Using myself as an example, I remember often feeling guilty and blaming myself for becoming sick. It was my fault I was so depressed, anxious, self-abusive and suicidal. I also blamed myself for all the hurt and hardships I placed upon others, especially those closest to me. Whether it was the pain of others not being able to help me, or others having to make sure bills were paid and that I went to doctor appointments, it was only because of me that they had to go through this. Even after I had recovered, I remember continuous guilt and self-blame.

What finally turned the tables for me was a conversation during a therapy session. The therapist had asked me that if the roles were reversed, and it was a loved one who had gone through what I had, would I wish for them to keep blaming themselves? After some thought, I came up with the conclusion that: of course I wouldn’t want them to; that I would just feel happy that they were feeling so much better.
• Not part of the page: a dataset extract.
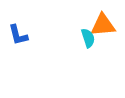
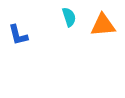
cyan semicircle: moved 19 px left, 21 px up
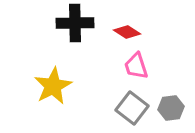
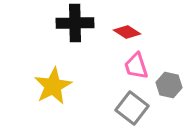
gray hexagon: moved 2 px left, 23 px up; rotated 20 degrees clockwise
Once that thought started to really sink in, I started to slowly realize that I shouldn’t be blaming myself, and my friends and loved ones were happy that I was feeling better. I learned to forgive myself, which was the best thing I could do for myself, as well as my friends and loved ones.

The next concept has to do with forgiving others. This has been a topic of major controversy for as long as time. I hated my own father for as many years as I can remember. He was an alcoholic whose behavior was the reason our family grew up very poor, even though my mother worked full time. He was also verbally abusive and a major cause for my low self-esteem, which extended long past childhood. I swore I would never forgive him for all the harm he caused, even after he passed away. What I didn’t realize at that time was by not forgiving him, and being full of all that hatred, I was only hurting myself. I certainly wasn’t hurting him. When I finally decided to forgive him, it was as if a giant breath of stress that had accumulated over decades left my body. I could now focus more on the present instead of dwelling on the past. What I’m saying is that whether the person deserves forgiveness or not, finding it within your heart to forgive is in your best interest, even if not theirs.

Also, when I’m talking about forgiving someone, I’m talking about internally, in your heart. I’m not saying you have to physically go up to them and tell them you forgive them (unless you want to). This forgiveness is a gift you are giving to yourself. And a most precious gift it is.